Data entries
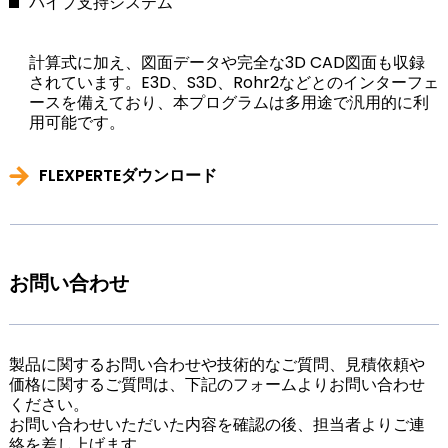
パイプ支持システム
計算式に加え、図面データや完全な3D CAD図面も収録
されています。E3D、S3D、Rohr2などとのインターフェ
ースを備えており、本プログラムは多用途で汎用的に利
用可能です。
FLEXPERTEダウンロード
お問い合わせ
製品に関するお問い合わせや技術的なご質問、見積依頼や
価格に関するご質問は、下記のフォームよりお問い合わせ
ください。
お問い合わせいただいた内容を確認の後、担当者よりご連
絡を差し上げます。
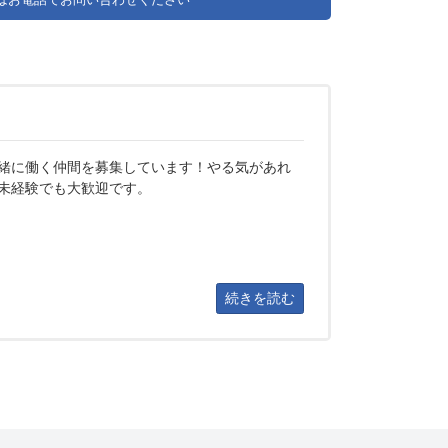
緒に働く仲間を募集しています！やる気があれ
未経験でも大歓迎です。
続きを読む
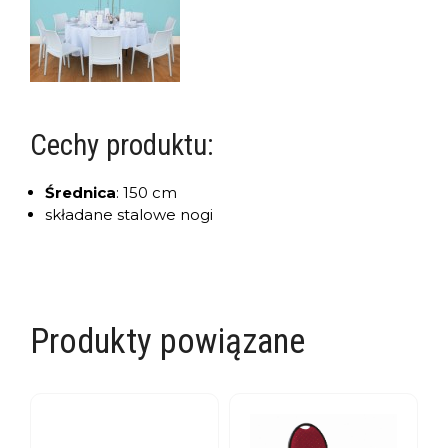
Cechy produktu:
Średnica
:
150 cm
składane stalowe nogi
Produkty powiązane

▶ PROBLEM TO SOLVE
Write the entries out again exactly as they appear, with the pictures omitted.

▶ EXERCISE ANSWER
パイプ支持システム
計算式に加え、図面データや完全な3D CAD図面も収録
されています。E3D、S3D、Rohr2などとのインターフェ
ースを備えており、本プログラムは多用途で汎用的に利
用可能です。
FLEXPERTEダウンロード
お問い合わせ
製品に関するお問い合わせや技術的なご質問、見積依頼や
価格に関するご質問は、下記のフォームよりお問い合わせ
ください。
お問い合わせいただいた内容を確認の後、担当者よりご連
絡を差し上げます。
緒に働く仲間を募集しています！やる気があれ
未経験でも大歓迎です。
続きを読む
Cechy produktu:
Średnica
:
150 cm
składane stalowe nogi
Produkty powiązane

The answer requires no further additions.